• **REQUIREMENT**: Repeat the data in full. No line may differ from the original.

• **Extracted page text data**:
━━━
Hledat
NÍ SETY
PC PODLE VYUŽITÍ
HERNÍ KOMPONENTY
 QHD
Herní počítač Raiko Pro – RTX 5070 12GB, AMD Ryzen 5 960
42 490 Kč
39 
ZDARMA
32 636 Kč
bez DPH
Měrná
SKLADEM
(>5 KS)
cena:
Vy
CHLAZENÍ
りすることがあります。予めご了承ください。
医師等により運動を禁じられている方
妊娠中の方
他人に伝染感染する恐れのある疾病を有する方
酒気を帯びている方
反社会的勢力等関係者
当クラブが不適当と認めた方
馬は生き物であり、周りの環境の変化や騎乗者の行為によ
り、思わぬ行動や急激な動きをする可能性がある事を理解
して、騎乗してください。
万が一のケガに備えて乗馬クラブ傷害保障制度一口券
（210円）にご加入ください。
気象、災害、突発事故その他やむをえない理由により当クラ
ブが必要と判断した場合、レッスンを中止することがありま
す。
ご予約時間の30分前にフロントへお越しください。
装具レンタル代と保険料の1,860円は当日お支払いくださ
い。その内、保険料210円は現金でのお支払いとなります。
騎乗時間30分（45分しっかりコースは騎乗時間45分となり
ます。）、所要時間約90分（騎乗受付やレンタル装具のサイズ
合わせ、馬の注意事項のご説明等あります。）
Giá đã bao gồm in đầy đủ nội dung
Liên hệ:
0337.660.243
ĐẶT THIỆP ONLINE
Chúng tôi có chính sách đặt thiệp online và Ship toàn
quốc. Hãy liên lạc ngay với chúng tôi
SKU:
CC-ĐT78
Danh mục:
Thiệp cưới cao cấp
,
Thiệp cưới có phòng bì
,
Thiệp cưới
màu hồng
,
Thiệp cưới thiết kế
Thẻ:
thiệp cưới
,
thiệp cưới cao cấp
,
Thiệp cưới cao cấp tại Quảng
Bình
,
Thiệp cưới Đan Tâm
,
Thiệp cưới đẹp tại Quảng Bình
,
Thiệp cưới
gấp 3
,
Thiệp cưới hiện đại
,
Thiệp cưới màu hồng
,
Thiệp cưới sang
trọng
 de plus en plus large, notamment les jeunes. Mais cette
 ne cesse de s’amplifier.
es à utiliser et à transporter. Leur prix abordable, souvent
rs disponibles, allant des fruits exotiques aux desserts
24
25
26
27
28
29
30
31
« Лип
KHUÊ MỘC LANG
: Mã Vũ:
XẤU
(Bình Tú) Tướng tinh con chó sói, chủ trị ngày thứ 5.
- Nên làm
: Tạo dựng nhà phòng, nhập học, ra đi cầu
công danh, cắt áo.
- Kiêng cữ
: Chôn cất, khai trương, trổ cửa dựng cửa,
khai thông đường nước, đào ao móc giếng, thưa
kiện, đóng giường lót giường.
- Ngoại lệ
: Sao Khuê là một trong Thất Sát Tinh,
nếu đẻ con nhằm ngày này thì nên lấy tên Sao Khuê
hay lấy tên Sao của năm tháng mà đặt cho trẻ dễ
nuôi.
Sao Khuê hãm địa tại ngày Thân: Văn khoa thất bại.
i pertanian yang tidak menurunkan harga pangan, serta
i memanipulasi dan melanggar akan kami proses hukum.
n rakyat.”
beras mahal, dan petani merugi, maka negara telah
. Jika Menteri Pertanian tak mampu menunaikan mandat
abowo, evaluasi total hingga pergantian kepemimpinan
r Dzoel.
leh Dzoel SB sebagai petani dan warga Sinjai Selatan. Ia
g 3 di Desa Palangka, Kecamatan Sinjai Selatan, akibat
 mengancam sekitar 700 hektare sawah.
━━━
• **EXPECTED ANSWER**:
Hledat
NÍ SETY
PC PODLE VYUŽITÍ
HERNÍ KOMPONENTY
 QHD
Herní počítač Raiko Pro – RTX 5070 12GB, AMD Ryzen 5 960
42 490 Kč
39 
ZDARMA
32 636 Kč
bez DPH
Měrná
SKLADEM
(>5 KS)
cena:
Vy
CHLAZENÍ
りすることがあります。予めご了承ください。
医師等により運動を禁じられている方
妊娠中の方
他人に伝染感染する恐れのある疾病を有する方
酒気を帯びている方
反社会的勢力等関係者
当クラブが不適当と認めた方
馬は生き物であり、周りの環境の変化や騎乗者の行為によ
り、思わぬ行動や急激な動きをする可能性がある事を理解
して、騎乗してください。
万が一のケガに備えて乗馬クラブ傷害保障制度一口券
（210円）にご加入ください。
気象、災害、突発事故その他やむをえない理由により当クラ
ブが必要と判断した場合、レッスンを中止することがありま
す。
ご予約時間の30分前にフロントへお越しください。
装具レンタル代と保険料の1,860円は当日お支払いくださ
い。その内、保険料210円は現金でのお支払いとなります。
騎乗時間30分（45分しっかりコースは騎乗時間45分となり
ます。）、所要時間約90分（騎乗受付やレンタル装具のサイズ
合わせ、馬の注意事項のご説明等あります。）
Giá đã bao gồm in đầy đủ nội dung
Liên hệ:
0337.660.243
ĐẶT THIỆP ONLINE
Chúng tôi có chính sách đặt thiệp online và Ship toàn
quốc. Hãy liên lạc ngay với chúng tôi
SKU:
CC-ĐT78
Danh mục:
Thiệp cưới cao cấp
,
Thiệp cưới có phòng bì
,
Thiệp cưới
màu hồng
,
Thiệp cưới thiết kế
Thẻ:
thiệp cưới
,
thiệp cưới cao cấp
,
Thiệp cưới cao cấp tại Quảng
Bình
,
Thiệp cưới Đan Tâm
,
Thiệp cưới đẹp tại Quảng Bình
,
Thiệp cưới
gấp 3
,
Thiệp cưới hiện đại
,
Thiệp cưới màu hồng
,
Thiệp cưới sang
trọng
 de plus en plus large, notamment les jeunes. Mais cette
 ne cesse de s’amplifier.
es à utiliser et à transporter. Leur prix abordable, souvent
rs disponibles, allant des fruits exotiques aux desserts
24
25
26
27
28
29
30
31
« Лип
KHUÊ MỘC LANG
: Mã Vũ:
XẤU
(Bình Tú) Tướng tinh con chó sói, chủ trị ngày thứ 5.
- Nên làm
: Tạo dựng nhà phòng, nhập học, ra đi cầu
công danh, cắt áo.
- Kiêng cữ
: Chôn cất, khai trương, trổ cửa dựng cửa,
khai thông đường nước, đào ao móc giếng, thưa
kiện, đóng giường lót giường.
- Ngoại lệ
: Sao Khuê là một trong Thất Sát Tinh,
nếu đẻ con nhằm ngày này thì nên lấy tên Sao Khuê
hay lấy tên Sao của năm tháng mà đặt cho trẻ dễ
nuôi.
Sao Khuê hãm địa tại ngày Thân: Văn khoa thất bại.
i pertanian yang tidak menurunkan harga pangan, serta
i memanipulasi dan melanggar akan kami proses hukum.
n rakyat.”
beras mahal, dan petani merugi, maka negara telah
. Jika Menteri Pertanian tak mampu menunaikan mandat
abowo, evaluasi total hingga pergantian kepemimpinan
r Dzoel.
leh Dzoel SB sebagai petani dan warga Sinjai Selatan. Ia
g 3 di Desa Palangka, Kecamatan Sinjai Selatan, akibat
 mengancam sekitar 700 hektare sawah.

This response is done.